Perspective Control using Vanishing Points

Web app with responsive perspective grid editor and image generation tool
Image generated with the perspective lora and a given perspective grid
Example of control image uses for training and during inference
Before and after

Inspiration

My inspiration is to bridge the gap between drawing and AI image generation. I was inspired by the Renaissance artists who start base their art on a perspective grid. I would love to find more methods of controlling image generation. Prompting is difficult and imprecise, while other methods such as controlnets or reference images are very exact - This project sits in between: giving the user precise control over perspective, while still enabling complete freedom of prompting anything they want to see.

What it does

This is a Kontext LoRa trained on pairs of images with a dominant perspective point, and a control image where this point is indicated. It allows the user to specify the exact desired perspective.

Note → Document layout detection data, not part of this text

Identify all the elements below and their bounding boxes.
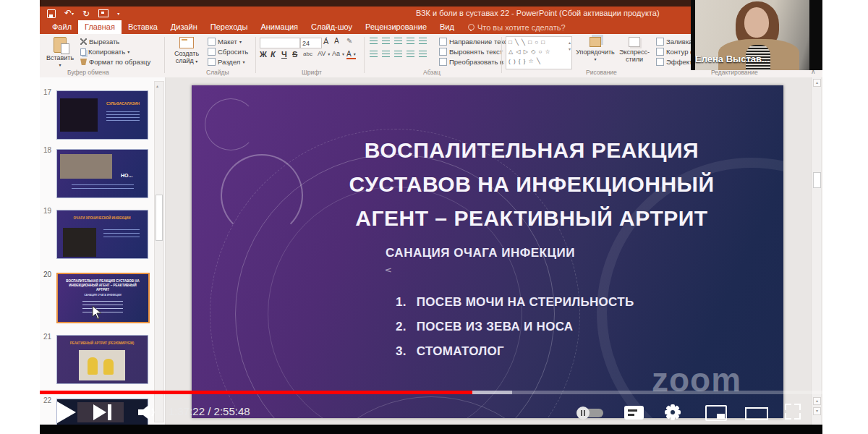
thumb-text-lines xyxy=(106,111,140,122)
paste-button[interactable]: Вставить ▾ xyxy=(44,37,76,69)
arrange-button[interactable]: Упорядочить ▾ xyxy=(576,37,614,63)
tab-animations[interactable]: Анимация xyxy=(254,20,305,34)
bullets-icon[interactable] xyxy=(370,38,378,44)
text-shadow-button[interactable]: abc xyxy=(303,51,312,57)
next-video-button[interactable] xyxy=(93,404,106,420)
scrollbar-thumb[interactable] xyxy=(813,172,821,188)
new-slide-label2: слайд ▾ xyxy=(176,57,198,65)
scrollbar-thumb[interactable] xyxy=(156,195,163,241)
thumb-image xyxy=(63,228,96,257)
smartart-icon xyxy=(439,58,447,66)
video-player[interactable]: ↶▾ ↻ ▾ ВЗК и боли в суставах 22 - PowerP… xyxy=(40,0,822,434)
font-size-combo[interactable]: 24 xyxy=(300,38,322,48)
section-icon xyxy=(208,58,216,66)
shapes-scroll-arrows[interactable]: ▴▾ xyxy=(569,40,571,51)
settings-gear-icon[interactable] xyxy=(665,404,681,420)
list-buttons[interactable] xyxy=(370,38,427,44)
tab-transitions[interactable]: Переходы xyxy=(204,20,255,34)
thumb-subtitle: САНАЦИЯ ОЧАГА ИНФЕКЦИИ xyxy=(80,294,126,297)
font-color-button[interactable]: А▾ xyxy=(346,50,356,59)
cut-button[interactable]: Вырезать xyxy=(80,38,119,46)
tab-review[interactable]: Рецензирование xyxy=(359,20,433,34)
decrease-indent-icon[interactable] xyxy=(394,38,402,44)
shapes-gallery[interactable]: □ ╲ ╲ □ ○ □ △ ◁ ▷ ◇ ○ ☆ ( ) { } ☆ ╲ xyxy=(506,36,572,69)
new-slide-button[interactable]: Создать слайд ▾ xyxy=(170,37,203,65)
format-painter-button[interactable]: Формат по образцу xyxy=(80,58,150,66)
section-button[interactable]: Раздел▾ xyxy=(208,58,244,66)
decor-ring xyxy=(205,98,257,150)
slide-area-scrollbar[interactable]: ▴ ▴ ▾ xyxy=(811,77,821,425)
reset-button[interactable]: Сбросить xyxy=(208,48,248,56)
list-number: 2. xyxy=(396,320,407,334)
new-slide-icon xyxy=(179,37,194,48)
thumbnail-slide-19[interactable]: ОЧАГИ ХРОНИЧЕСКОЙ ИНФЕКЦИИ xyxy=(56,210,148,259)
tab-design[interactable]: Дизайн xyxy=(164,20,204,34)
preview-icon[interactable] xyxy=(98,9,109,17)
undo-icon[interactable]: ↶▾ xyxy=(64,9,74,18)
tab-view[interactable]: Вид xyxy=(433,20,461,34)
grow-font-button[interactable]: А́ xyxy=(323,37,328,46)
thumbnail-scrollbar[interactable]: ▴ xyxy=(154,81,164,422)
video-controls: 1:37:22 / 2:55:48 xyxy=(40,394,822,425)
arrange-dropdown-icon: ▾ xyxy=(594,56,596,63)
underline-button[interactable]: Ч xyxy=(281,50,287,59)
next-video-button-bar[interactable] xyxy=(108,404,111,420)
thumbnail-slide-18[interactable]: НО... xyxy=(56,149,148,198)
save-icon[interactable] xyxy=(47,9,56,18)
tab-file[interactable]: Файл xyxy=(46,20,78,34)
increase-indent-icon[interactable] xyxy=(407,38,414,44)
thumb-image xyxy=(60,154,112,179)
volume-icon[interactable] xyxy=(138,404,157,421)
layout-button[interactable]: Макет▾ xyxy=(208,38,242,46)
slide-thumbnail-panel[interactable]: 17 СУЛЬФАСАЛАЗИН 18 НО... 19 ОЧАГИ ХРОНИ… xyxy=(40,77,166,425)
copy-button[interactable]: Копировать ▾ xyxy=(80,48,129,56)
slide-title-line3: АГЕНТ – РЕАКТИВНЫЙ АРТРИТ xyxy=(293,201,770,235)
align-right-icon[interactable] xyxy=(394,51,402,57)
bold-button[interactable]: Ж xyxy=(260,50,267,59)
subtitles-icon[interactable] xyxy=(624,406,644,420)
tab-insert[interactable]: Вставка xyxy=(122,20,164,34)
paragraph-group-label: Абзац xyxy=(423,69,441,76)
shrink-font-button[interactable]: А xyxy=(334,37,339,45)
numbering-icon[interactable] xyxy=(382,38,390,44)
align-center-icon[interactable] xyxy=(382,51,390,57)
copy-label: Копировать xyxy=(88,48,125,56)
tell-me-box[interactable]: Что вы хотите сделать? xyxy=(461,20,566,34)
quick-styles-button[interactable]: Экспресс- стили xyxy=(617,37,652,63)
thumbnail-slide-17[interactable]: СУЛЬФАСАЛАЗИН xyxy=(56,90,148,140)
align-text-icon xyxy=(439,48,447,56)
columns-icon[interactable] xyxy=(419,51,427,57)
play-button[interactable] xyxy=(57,401,76,423)
tab-home[interactable]: Главная xyxy=(78,20,122,34)
tab-slideshow[interactable]: Слайд-шоу xyxy=(305,20,359,34)
strikethrough-button[interactable]: S xyxy=(292,50,297,59)
font-name-combo[interactable] xyxy=(260,38,300,48)
font-group-label: Шрифт xyxy=(302,69,322,76)
char-spacing-button[interactable]: AV▾ xyxy=(318,50,330,57)
paste-label: Вставить xyxy=(46,54,74,61)
align-buttons[interactable] xyxy=(370,51,427,57)
align-text-button[interactable]: Выровнять текст xyxy=(439,48,503,56)
autoplay-toggle[interactable] xyxy=(579,409,603,417)
fullscreen-icon[interactable] xyxy=(785,404,801,420)
group-separator xyxy=(164,37,165,73)
redo-icon[interactable]: ↻ xyxy=(82,9,90,18)
line-spacing-icon[interactable] xyxy=(419,38,427,44)
theater-mode-icon[interactable] xyxy=(745,407,768,420)
presenter-face xyxy=(744,7,769,38)
miniplayer-icon[interactable] xyxy=(705,405,727,421)
decor-ring xyxy=(221,154,303,237)
scroll-up-icon[interactable]: ▴ xyxy=(156,83,158,88)
slide-list-item: 2. ПОСЕВ ИЗ ЗЕВА И НОСА xyxy=(396,320,573,334)
time-display: 1:37:22 / 2:55:48 xyxy=(169,405,250,417)
justify-icon[interactable] xyxy=(407,51,414,57)
thumbnail-slide-20-selected[interactable]: ВОСПАЛИТЕЛЬНАЯ РЕАКЦИЯ СУСТАВОВ НА ИНФЕК… xyxy=(56,273,150,323)
thumbnail-slide-21[interactable]: РЕАКТИВНЫЙ АРТРИТ (РЕЗЮМИРУЕМ) xyxy=(56,335,148,384)
change-case-button[interactable]: Аа▾ xyxy=(332,50,344,57)
italic-button[interactable]: К xyxy=(271,50,276,59)
scroll-up-icon[interactable]: ▴ xyxy=(813,79,821,87)
clear-format-button[interactable]: ✎ xyxy=(346,37,352,45)
align-left-icon[interactable] xyxy=(370,51,378,57)
qat-more-icon[interactable]: ▾ xyxy=(117,9,119,18)
copy-icon xyxy=(80,48,86,56)
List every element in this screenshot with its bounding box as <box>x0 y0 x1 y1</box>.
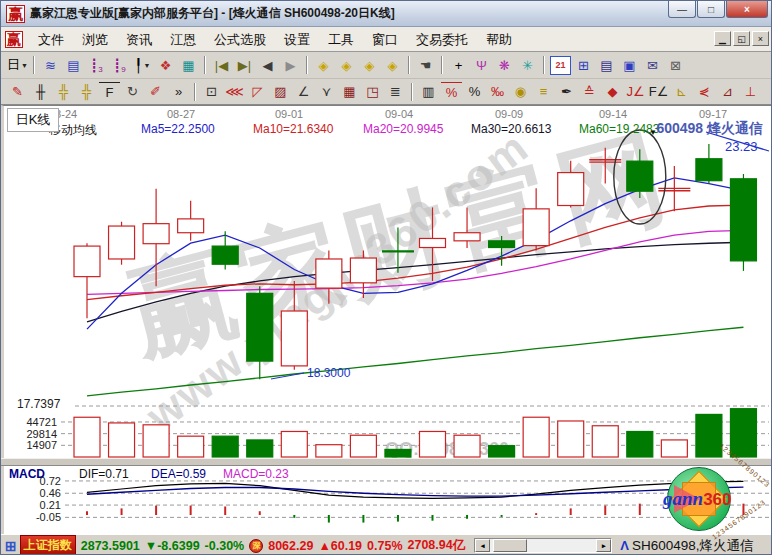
menu-news[interactable]: 资讯 <box>117 30 161 49</box>
mail-icon[interactable]: ✉ <box>642 56 663 75</box>
menu-help[interactable]: 帮助 <box>477 30 521 49</box>
kline-period-select[interactable]: 日▼ <box>7 56 28 75</box>
gann-fan-icon[interactable]: ⋘ <box>224 82 245 101</box>
ma-label: Ma60=19.2483 <box>579 122 659 136</box>
gann-hexagon-icon[interactable]: ◈ <box>336 56 357 75</box>
parallel-lines-icon[interactable]: ≣ <box>385 82 406 101</box>
scroll-right-icon[interactable]: ▸ <box>596 539 611 552</box>
gann-circle-icon[interactable]: ◈ <box>382 56 403 75</box>
window-title: 赢家江恩专业版[赢家内部服务平台] - [烽火通信 SH600498-20日K线… <box>30 5 395 22</box>
draw-pen-icon[interactable]: ✎ <box>7 82 28 101</box>
menu-formula-stock-pick[interactable]: 公式选股 <box>205 30 275 49</box>
mdi-minimize-button[interactable]: ▁ <box>714 31 731 46</box>
x-axis-label: 09-17 <box>699 108 727 120</box>
minute-3-chart-icon[interactable]: ┋3 <box>86 56 107 75</box>
wave-channel-icon[interactable]: ≙ <box>579 82 600 101</box>
mdi-close-button[interactable]: × <box>752 31 769 46</box>
app-logo-icon: 赢 <box>6 5 25 23</box>
quote-board-icon[interactable]: ▤ <box>63 56 84 75</box>
angle-retrace-icon[interactable]: ⋞ <box>694 82 715 101</box>
pattern-view-icon[interactable]: ❖ <box>155 56 176 75</box>
scroll-left-icon[interactable]: ◂ <box>475 539 490 552</box>
spiral-icon[interactable]: ↻ <box>122 82 143 101</box>
fan-box-icon[interactable]: ◸ <box>247 82 268 101</box>
ma-label: Ma20=20.9945 <box>363 122 443 136</box>
gann360-logo: 1234567890123 1234567890123 gann360 <box>657 464 767 533</box>
measure-pen-icon[interactable]: ✐ <box>145 82 166 101</box>
more-tools-button[interactable]: » <box>168 82 189 101</box>
next-page-button[interactable]: ▶ <box>280 56 301 75</box>
toolbar-separator <box>194 83 196 101</box>
mark-flower-icon[interactable]: ❋ <box>494 56 515 75</box>
angle-gold-icon[interactable]: ⊾ <box>671 82 692 101</box>
menu-settings[interactable]: 设置 <box>275 30 319 49</box>
zigzag-overlay-icon[interactable]: ≋ <box>40 56 61 75</box>
gold-lines-icon[interactable]: ≡ <box>533 82 554 101</box>
sz-index-pct: 0.75% <box>367 539 402 553</box>
menu-file[interactable]: 文件 <box>29 30 73 49</box>
notebook-icon[interactable]: ▤ <box>596 56 617 75</box>
minute-9-chart-icon[interactable]: ┋9 <box>109 56 130 75</box>
menu-trade-entrust[interactable]: 交易委托 <box>407 30 477 49</box>
grid-ruler-icon[interactable]: ╫ <box>30 82 51 101</box>
shanghai-index-badge[interactable]: 上证指数 <box>20 535 76 555</box>
x-axis-label: 09-01 <box>275 108 303 120</box>
angle-four-icon[interactable]: ⊥ <box>740 82 761 101</box>
drawing-toolbar: ✎╫╬╬F↻✐»⊡⋘◸▨∠⋎▦◳≣▥%%‰◉≡✒≙◆J∠F∠⊾⋞⊿⊥ <box>1 79 772 105</box>
percent-icon[interactable]: % <box>464 82 485 101</box>
gann-wheel-icon[interactable]: ◈ <box>359 56 380 75</box>
angle-j-icon[interactable]: J∠ <box>625 82 646 101</box>
macd-scale-label: -0.05 <box>9 511 61 523</box>
box-grid-icon[interactable]: ⊡ <box>201 82 222 101</box>
menu-tools[interactable]: 工具 <box>319 30 363 49</box>
calculator-icon[interactable]: ⊞ <box>573 56 594 75</box>
crosshair-icon[interactable]: + <box>448 56 469 75</box>
toolbar-separator <box>306 56 308 74</box>
bar-stats-icon[interactable]: ▥ <box>418 82 439 101</box>
gold-band-icon[interactable]: ◆ <box>602 82 623 101</box>
gold-grid-icon[interactable]: ╬ <box>53 82 74 101</box>
angle-f-icon[interactable]: F∠ <box>648 82 669 101</box>
scrollbar-track[interactable] <box>527 539 596 552</box>
dense-grid-icon[interactable]: ▦ <box>339 82 360 101</box>
grid-arrow-icon[interactable]: ◳ <box>362 82 383 101</box>
menu-browse[interactable]: 浏览 <box>73 30 117 49</box>
kline-pane-tab[interactable]: 日K线 <box>7 108 59 132</box>
minimize-button[interactable]: — <box>668 1 696 18</box>
ray-box-icon[interactable]: ▨ <box>270 82 291 101</box>
sh-index-pct: -0.30% <box>205 539 245 553</box>
shenzhen-index-icon[interactable]: 深 <box>249 539 263 553</box>
flag-pen-icon[interactable]: ✒ <box>556 82 577 101</box>
print-icon[interactable]: ⊠ <box>665 56 686 75</box>
maximize-button[interactable]: □ <box>697 1 725 18</box>
menu-gann[interactable]: 江恩 <box>161 30 205 49</box>
permille-icon[interactable]: ‰ <box>487 82 508 101</box>
range-stats-icon[interactable]: Ψ <box>471 56 492 75</box>
last-page-button[interactable]: ▶| <box>234 56 255 75</box>
calendar-icon[interactable]: 21 <box>550 56 571 75</box>
save-icon[interactable]: ▣ <box>619 56 640 75</box>
x-axis-label: 08-27 <box>167 108 195 120</box>
angle-line-icon[interactable]: ∠ <box>293 82 314 101</box>
close-button[interactable]: × <box>726 1 768 18</box>
first-page-button[interactable]: |◀ <box>211 56 232 75</box>
candle-style-select[interactable]: ╿▼ <box>132 56 153 75</box>
history-scrollbar[interactable]: ◂ ▸ <box>474 538 612 553</box>
scrollbar-thumb[interactable] <box>493 539 527 552</box>
gann-logo-text: gann <box>663 488 703 509</box>
gold-section-icon[interactable]: ╬ <box>76 82 97 101</box>
prev-page-button[interactable]: ◀ <box>257 56 278 75</box>
gann-square-icon[interactable]: ◈ <box>313 56 334 75</box>
percent-line-icon[interactable]: % <box>441 82 462 101</box>
angle-box-icon[interactable]: ⊿ <box>717 82 738 101</box>
mind-map-icon[interactable]: ✳ <box>517 56 538 75</box>
wave-line-icon[interactable]: ⋎ <box>316 82 337 101</box>
mdi-restore-button[interactable]: ◱ <box>733 31 750 46</box>
color-chart-icon[interactable]: ▦ <box>178 56 199 75</box>
fib-grid-icon[interactable]: F <box>99 82 120 101</box>
macd-scale-label: 0.21 <box>9 499 61 511</box>
pan-hand-icon[interactable]: ☚ <box>415 56 436 75</box>
quote-grid-icon[interactable]: ⊞ <box>5 538 17 554</box>
gold-coin-icon[interactable]: ◉ <box>510 82 531 101</box>
menu-window[interactable]: 窗口 <box>363 30 407 49</box>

I have added a web app for easy construction of the control images, and fast inference using the FAL API.

How we built it

Vibe coded the data pipeline. LoRa training with the AI toolkit on Runpod. Made a web app using JS.

Challenges we ran into

Finding adequate data was difficult. There are many perspective estimation algorithms but most of them are not great. Luckily I found a dataset of +1k images with known perspective lines that I could use.

Accomplishments that we're proud of

I'm proud that this novel idea seems to work and that it's quite fun to play with

What we learned

Data quality needs to be better - higher resolution and a bit more balancing of extreme cases (far vanishing points). Two-point perspective is also an obvious next step.